Les Mémoires de l’oncle Jess (2004) de Jesus Franco (Serious Publishing, trad : Edgard Baltzer, 2019)

La vie de Jésus

En 2004, l’une des figures les plus excentriques du cinéma mondial, l’homme aux 200 films dont certains sortis sous de multiples versions, l’as de la série Z fauchée et l’auteur inspiré d’une œuvre obsessionnelle et passionnante publiait ses mémoires à Madrid. Aujourd’hui, les excellentes éditions Serious Publishing nous proposent une traduction de ces souvenirs franquistes.

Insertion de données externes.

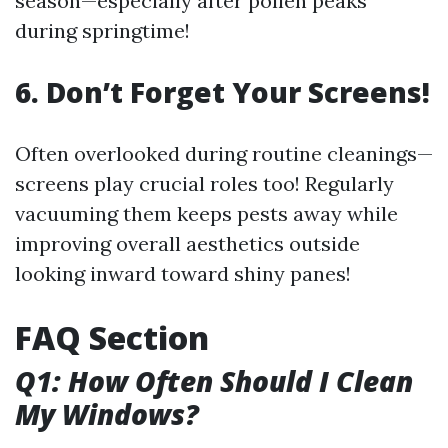
season—especially after pollen peaks
during springtime!
6. Don’t Forget Your Screens!
Often overlooked during routine cleanings—
screens play crucial roles too! Regularly
vacuuming them keeps pests away while
improving overall aesthetics outside
looking inward toward shiny panes!
FAQ Section
Q1: How Often Should I Clean
My Windows?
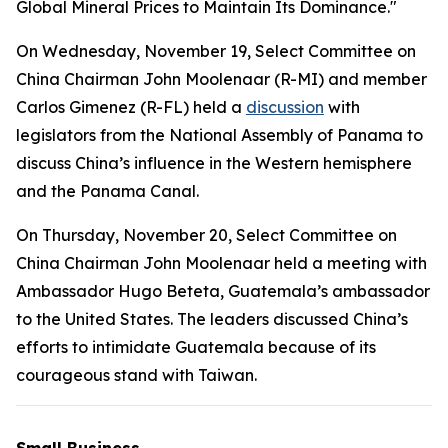
Global Mineral Prices to Maintain Its Dominance."
On Wednesday, November 19, Select Committee on
China Chairman John Moolenaar (R-MI) and member
Carlos Gimenez (R-FL) held a
discussion
with
legislators from the National Assembly of Panama to
discuss China’s influence in the Western hemisphere
and the Panama Canal.
On Thursday, November 20, Select Committee on
China Chairman John Moolenaar held a meeting with
Ambassador Hugo Beteta, Guatemala’s ambassador
to the United States. The leaders discussed China’s
efforts to intimidate Guatemala because of its
courageous stand with Taiwan.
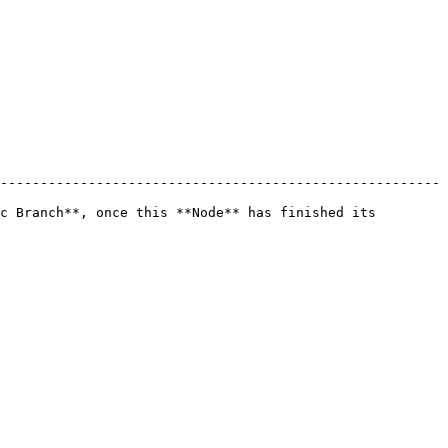
-------------------------------------------------------
c Branch**, once this **Node** has finished its 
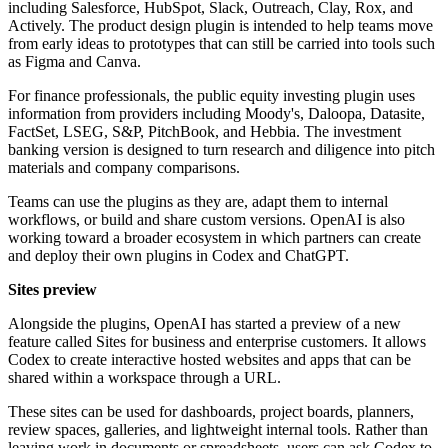
including Salesforce, HubSpot, Slack, Outreach, Clay, Rox, and
Actively. The product design plugin is intended to help teams move
from early ideas to prototypes that can still be carried into tools such
as Figma and Canva.
For finance professionals, the public equity investing plugin uses
information from providers including Moody's, Daloopa, Datasite,
FactSet, LSEG, S&P, PitchBook, and Hebbia. The investment
banking version is designed to turn research and diligence into pitch
materials and company comparisons.
Teams can use the plugins as they are, adapt them to internal
workflows, or build and share custom versions. OpenAI is also
working toward a broader ecosystem in which partners can create
and deploy their own plugins in Codex and ChatGPT.
Sites preview
Alongside the plugins, OpenAI has started a preview of a new
feature called Sites for business and enterprise customers. It allows
Codex to create interactive hosted websites and apps that can be
shared within a workspace through a URL.
These sites can be used for dashboards, project boards, planners,
review spaces, galleries, and lightweight internal tools. Rather than
leaving work in documents or spreadsheets, users can ask Codex to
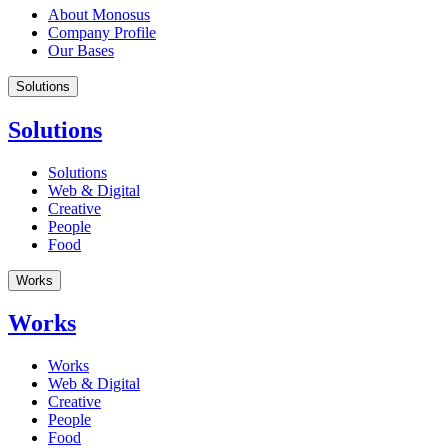
About Monosus
Company Profile
Our Bases
Solutions
Solutions
Solutions
Web & Digital
Creative
People
Food
Works
Works
Works
Web & Digital
Creative
People
Food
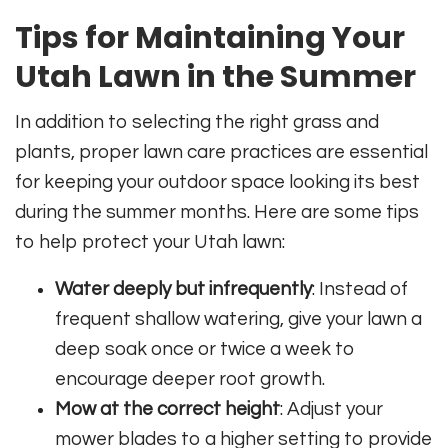
Tips for Maintaining Your
Utah Lawn in the Summer
In addition to selecting the right grass and
plants, proper lawn care practices are essential
for keeping your outdoor space looking its best
during the summer months. Here are some tips
to help protect your Utah lawn:
Water deeply but infrequently
: Instead of
frequent shallow watering, give your lawn a
deep soak once or twice a week to
encourage deeper root growth.
Mow at the correct height
: Adjust your
mower blades to a higher setting to provide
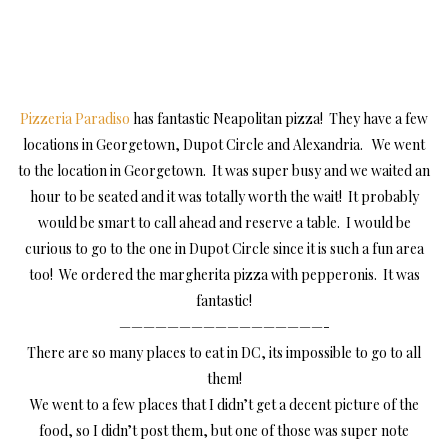
Pizzeria Paradiso
has fantastic Neapolitan pizza! They have a few
locations in Georgetown, Dupot Circle and Alexandria. We went
to the location in Georgetown. It was super busy and we waited an
hour to be seated and it was totally worth the wait! It probably
would be smart to call ahead and reserve a table. I would be
curious to go to the one in Dupot Circle since it is such a fun area
too! We ordered the margherita pizza with pepperonis. It was
fantastic!
—————————————————-
There are so many places to eat in DC, its impossible to go to all
them!
We went to a few places that I didn’t get a decent picture of the
food, so I didn’t post them, but one of those was super note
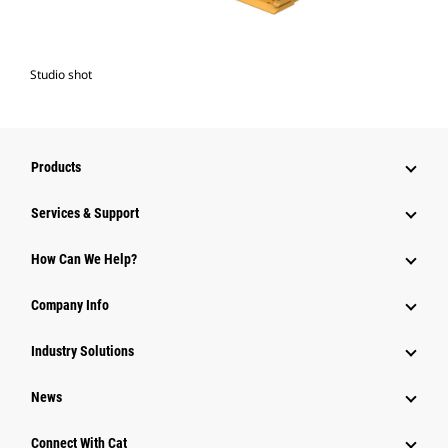
Studio shot
Products
Services & Support
How Can We Help?
Company Info
Industry Solutions
News
Connect With Cat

Un mot d’abord sur ladite traduction car elle le mérite. Je ne parle pas un mot d’espagnol et je n’ai donc jamais eu l’occasion de lire l’œuvre originale mais en me plongeant dans la traduction proposée par Edgard Baltzer, j’ai eu l’intuition qu’elle était excellente car tout paraît à la fois fluide, bien écrit et en même temps incroyablement vivant et fidèle à la langue haute en couleur de Franco. J’ai ensuite eu l’occasion d’en discuter avec la grande Monica Swinn (aka Monika Swuine) qui tourna plusieurs fois sous la direction de Jess Franco et elle me confia qu’en lisant ces mémoires, elle avait réellement le sentiment d’entendre parler le cinéaste, qu’il était tout à fait comme ça. Outre la qualité de la traduction, on notera que le livre est enrichi d’un appareil critique permettant de resituer constamment le contexte de cette autobiographie (notamment en ce qui concerne l’histoire de l’Espagne), qu’il est illustré de façon splendide et qu’il bénéficie de « compléments » absolument passionnants, qu’il s’agisse de témoignages comme ceux de Janine Reynaud ou des neveux de Franco, d’une brève histoire du cinéma espagnol ou d’une analyse particulièrement pertinente sur les liens existant entre la BD pour adultes et cette œuvre cinématographique foisonnante.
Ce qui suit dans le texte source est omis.